Department of Gastroenterology, Cork University Hospital, Cork, Ireland.
Clin Gastroenterol Hepatol. 2012 Mar;10(3):259-65. doi: 10.1016/j.cgh.2011.11.007. Epub 2011 Nov 12.
BACKGROUND & AIMS: There are concerns about levels of radiation exposure among patients who undergo diagnostic imaging for inflammatory bowel disease (IBD), compared with other gastrointestinal (GI) disorders. We quantified imaging studies and estimated the cumulative effective dose (CED) of radiation received by patients with organic and functional GI disorders. We also identified factors and diagnoses associated with high CEDs.
We analyzed data from 2590 patients who were diagnosed with GI disorders at a tertiary gastroenterology center from January 1999-January 2009 on the basis of International Statistical Classification of Diseases and Health-related Problems, 10th revision and Rome III criteria. High annual CED and high total CED were defined as figures exceeding the 90th percentile for the population.
Diagnostic imaging was performed on 57% of the patients (1429 of 2509). High annual CEDs (>9.6 millisieverts/annum) were independently associated with Crohn's disease (odds ratio [OR], 5.3; P < .0001), organic small bowel disease (OR, 2.6; P < .005), and functional disorders of childhood and adolescence (OR, 9.8; P < .005).
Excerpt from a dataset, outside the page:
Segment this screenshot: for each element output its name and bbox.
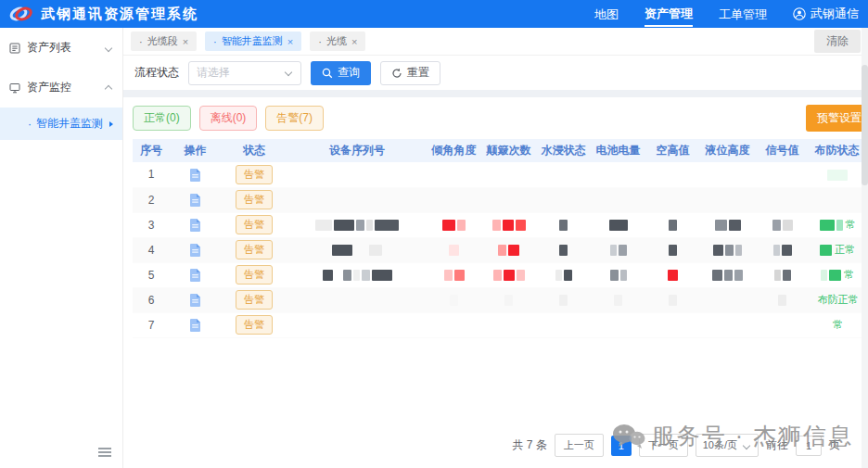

High total CEDs (>30.8 millisieverts) were independently associated with Crohn's disease (OR, 81.9; P < .0001), ulcerative colitis (OR, 19.0; P < .0001), indeterminate colitis (OR, 7.5; P < .0005), and the following non-IBD diagnoses: organic small bowel disorders (OR, 12.5; P < .0001), organic hepatic disorders (OR, 3.6; P < .01), and functional disorders of childhood and adolescence (OR, 13.8; P = .02).
Higher levels of annual and total diagnostic radiation exposure are associated with IBD and with other organic and functional GI disorders. Evidence-based guidelines for image analysis of patients with organic and functional gastrointestinal disorders, especially those that reduce radiation exposure, are needed.
与其他胃肠道(GI)疾病相比,接受炎症性肠病(IBD)诊断性影像学检查的患者存在辐射暴露水平方面的担忧。我们对影像学研究进行了量化,并评估了患有器质性和功能性 GI 疾病患者的累积有效剂量(CED)。我们还确定了与高 CED 相关的因素和诊断。
我们根据国际疾病分类和健康相关问题第 10 版和罗马 III 标准,对 1999 年 1 月至 2009 年 1 月在三级胃肠病学中心诊断为 GI 疾病的 2590 例患者的数据进行了分析。高年度 CED 和高总 CED 定义为超过人群第 90 百分位数的数值。
对 57%的患者(2509 例中的 1429 例)进行了诊断性影像学检查。高年度 CED(>9.6 毫西弗/年)与克罗恩病(比值比[OR],5.3;P<0.0001)、器质性小肠疾病(OR,2.6;P<0.005)和儿童及青少年功能性疾病独立相关。高总 CED(>30.8 毫西弗)与克罗恩病(OR,81.9;P<0.0001)、溃疡性结肠炎(OR,19.0;P<0.0001)、不确定结肠炎(OR,7.5;P<0.0005)以及以下非 IBD 诊断独立相关:器质性小肠疾病(OR,12.5;P<0.0001)、器质性肝疾病(OR,3.6;P<0.01)和儿童及青少年功能性疾病(OR,13.8;P=0.02)。
更高水平的年度和总诊断性辐射暴露与 IBD 以及其他器质性和功能性 GI 疾病相关。需要针对器质性和功能性胃肠道疾病的影像学分析制定循证指南,特别是那些能减少辐射暴露的指南。